## Directions for this task
Where an image appears in the data, omit it and reproduce the rest exactly.

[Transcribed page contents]
+++++

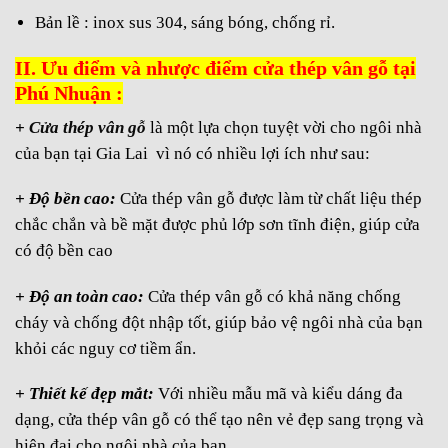
Bản lề : inox sus 304, sáng bóng, chống rỉ.
II. Ưu điểm và nhược điểm cửa thép vân gỗ tại
Phú Nhuận :
+
Cửa thép vân gỗ
là một lựa chọn tuyệt vời cho ngôi nhà
của bạn tại Gia Lai vì nó có nhiều lợi ích như sau:
+ Độ bền cao:
Cửa thép vân gỗ được làm từ chất liệu thép
chắc chắn và bề mặt được phủ lớp sơn tĩnh điện, giúp cửa
có độ bền cao
+ Độ an toàn cao:
Cửa thép vân gỗ có khả năng chống
cháy và chống đột nhập tốt, giúp bảo vệ ngôi nhà của bạn
khỏi các nguy cơ tiềm ẩn.
+ Thiết kế đẹp mắt:
Với nhiều mẫu mã và kiểu dáng đa
dạng, cửa thép vân gỗ có thể tạo nên vẻ đẹp sang trọng và
hiện đại cho ngôi nhà của bạn.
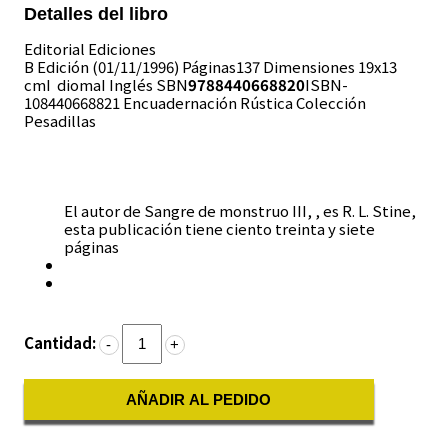
Detalles del libro
Editorial Ediciones
B Edición (01/11/1996) Páginas137 Dimensiones 19x13
cmI diomaI Inglés
SBN
9788440668820
ISBN-
108440668821 Encuadernación Rústica Colección
Pesadillas
El autor de Sangre de monstruo III, , es R. L. Stine,
esta publicación tiene ciento treinta y siete
páginas
Cantidad:
-
+
AÑADIR AL PEDIDO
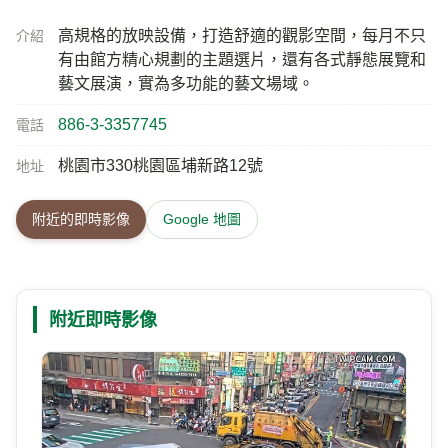
高規格的放映設備，打造舒適的觀影空間，每月不只
介紹
有由館方精心規劃的主題選片，還有各式靜態展覽和
藝文展演，實為多功能的藝文場域。
886-3-3357745
電話
桃園市330桃園區埔新路12號
地址
附近的即時影像
Google 地圖
附近即時影像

+++++

## Answer to this task
Bản lề : inox sus 304, sáng bóng, chống rỉ.
II. Ưu điểm và nhược điểm cửa thép vân gỗ tại
Phú Nhuận :
+
Cửa thép vân gỗ
là một lựa chọn tuyệt vời cho ngôi nhà
của bạn tại Gia Lai vì nó có nhiều lợi ích như sau:
+ Độ bền cao:
Cửa thép vân gỗ được làm từ chất liệu thép
chắc chắn và bề mặt được phủ lớp sơn tĩnh điện, giúp cửa
có độ bền cao
+ Độ an toàn cao:
Cửa thép vân gỗ có khả năng chống
cháy và chống đột nhập tốt, giúp bảo vệ ngôi nhà của bạn
khỏi các nguy cơ tiềm ẩn.
+ Thiết kế đẹp mắt:
Với nhiều mẫu mã và kiểu dáng đa
dạng, cửa thép vân gỗ có thể tạo nên vẻ đẹp sang trọng và
hiện đại cho ngôi nhà của bạn.
Detalles del libro
Editorial Ediciones
B Edición (01/11/1996) Páginas137 Dimensiones 19x13
cmI diomaI Inglés
SBN
9788440668820
ISBN-
108440668821 Encuadernación Rústica Colección
Pesadillas
El autor de Sangre de monstruo III, , es R. L. Stine,
esta publicación tiene ciento treinta y siete
páginas
Cantidad:
-
+
AÑADIR AL PEDIDO
高規格的放映設備，打造舒適的觀影空間，每月不只
介紹
有由館方精心規劃的主題選片，還有各式靜態展覽和
藝文展演，實為多功能的藝文場域。
886-3-3357745
電話
桃園市330桃園區埔新路12號
地址
附近的即時影像
Google 地圖
附近即時影像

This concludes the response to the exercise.